Call of Duty on PlayStation: Phil Spencer (Xbox) agrees to sign a long contract with Sony

The redemption ofActivision-Blizzard by Microsoft is far from overit must be said Jim Ryan, president of Sony Interactive Entertainment is obviously afraid of losing the call of duty on playstationthose who sell like hot cakes (the last CoD: MWII showed it again recently).

On his side, Phil Spencer, Branch Manager Xbox at the house of Microsoftis more open to discussionrecalling at the beginning of the month that the next call of duty will come out of course playstation of sony. But Jim Ryan doesn’t really believe ithe revealed the existence of a contract between Microsoft and sonythe first promising to release the call of duty on playstation until 2026 or 2027. A contract is a bunch of small lines with sometimes a little vague meaning, but Phil Spencer doesn’t want to scam anyone.

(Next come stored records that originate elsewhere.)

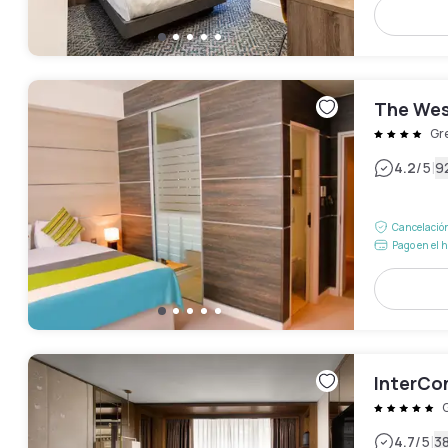
The Wes
Gr
|
4.2
/5
9
Cancelación
Pago en el h
InterCo
|
4.7
/5
3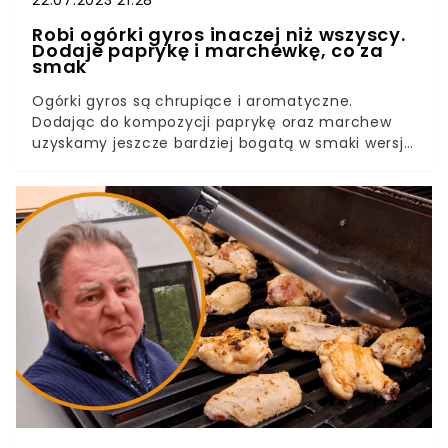
Robi ogórki gyros inaczej niż wszyscy.
Dodaje paprykę i marchewkę, co za
smak
Ogórki gyros są chrupiące i aromatyczne.
Dodając do kompozycji paprykę oraz marchew
uzyskamy jeszcze bardziej bogatą w smaki wersję
znanego frykasu. Właśnie teraz jest najlepszy
moment, by je przygotować, bo warzywa są
bardzo smaczne i stosunkowo tanie.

In a recent podcast from Decodethe boss of Xbox so reiterated his comments about wanting to take out the call of duty on playstation and detailed his point of view to avoid the tricks:

The point isn’t that at some point I pull the rug out from under the PlayStation 7’s feet by saying ‘ah ha, you just haven’t written the contract for long enough’. There is no contract that could be written and say “forever”.

This idea of ​​us writing a contract with the words ‘forever’ I think is a bit silly, but to make a longer term commitment that Sony and the regulators would be comfortable with, I didn’t no problem with that.

Regarding the distribution format, Phil Spencer also reassures:

Call of Duty, natively, on PlayStation. No link to Game Pass registration, no streaming. If they want a streaming version of Call of Duty, we can do that too, just like we do on our own consoles.

Obviously, between the declarations launched during the public interviews and the contracts signed in private, there is a whole world. As a reminder, the redemption ofActivision-Blizzard by Microsoft is analyzed by several market regulators to avoid any monopoly or situation of unfair competition, in particular in the European Union and the United Kingdom. In other words, the champagne will stay cool for a while at Microsoft pending the finalization of this purchase at 68.7 billion dollars.

You can find Call of Duty: Modern Warfare II at €58.73 on Amazon.